Physics of multiphase flow in porous media heavily relies on the concept of relative permeability. Moreover, relative permeability is an integral input parameter for any numerical reservoir simulation representing multiphase flow in porous media. Relative permeability curves are often used as tuning parameters to match the elements of the production history. Many times it is possible to see a single set of fixed relative permeability curves applied for the entire complex large-scale reservoir simulation. In this study, we are experimentally investigating the effect of high pressures on relative permeability curves.
We are using a state-of-the-art custom-made relative permeability steady-state flow system with a gamma-ray source. The setup is capable of handling pressures from atmospheric up to 10000 psi, and temperatures up to 200 °C. For this paper, we use a model oil and brine, such as n-hexane and sodium iodide aqueous solution. The porous media is Berea sandstone rock. Such choice of simple fluids is done to avoid any secondary effects of fluid-rock interaction, such as wettability alteration, asphaltenes, and gas-dissolution. Moreover, by using simple fluids ystems we avoid fluid-fluid interactions, miscibility and interaction of phase behavior and flow. We run the relative permeability scans at fixed temperature (isotherm), and at several pressure values (isobars), such as 100, 2000, 4000 psia. The relative permeability curves are then compared to each other to examine the impact of pressure.
There are two main possible outcomes for this study. First outcome is that here is no significant effect of pressure on relative permeability curves. Such outcome confirms the status quo where a fixed relative permeability curves are used for the entire simulation study. The second possible outcome of the study is that there is considerable effect of pressure on relative permeability curves. Such outcome fundamentally questions the common assumption of fixed relative permeability curves that is broadly applied in the industry. Regardless of the two main outcomes of the study, all will contribute to better understanding of the multiphase flow in porous media under high-pressure/variable pressure conditions. Moreover, we are able to observe the in-situ phase saturation propagation with radioactive scanning of the core. Such monitoring of the core simultaneously with relative permeability measurements will shed the light in the in-situ phase propagation at realistic conditions.

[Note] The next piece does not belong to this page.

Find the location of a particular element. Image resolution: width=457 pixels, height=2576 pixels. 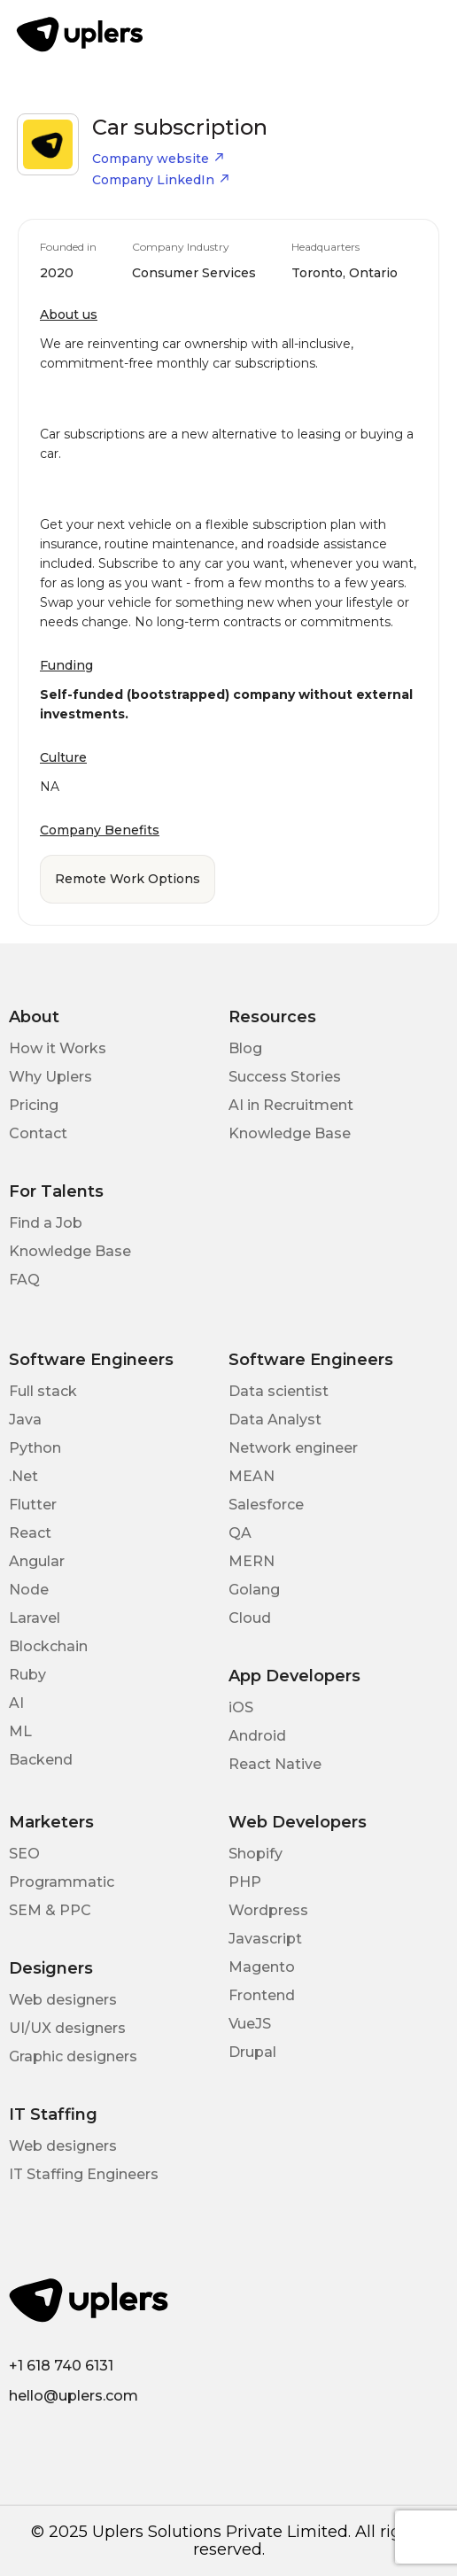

Systematic look and the amount of data that addresses the pressure effect on the relative permeability is extremely scarce in the literature, even though the pressure varies significantly in the reservoir during the lifetime of the field. Therefore, it is essential to understand the pressure effect on the relative permeability under well controlled laboratory conditions. The outcomes of this paper may help engineers to improve design, simulation, and predictions during field developments and decision-making process.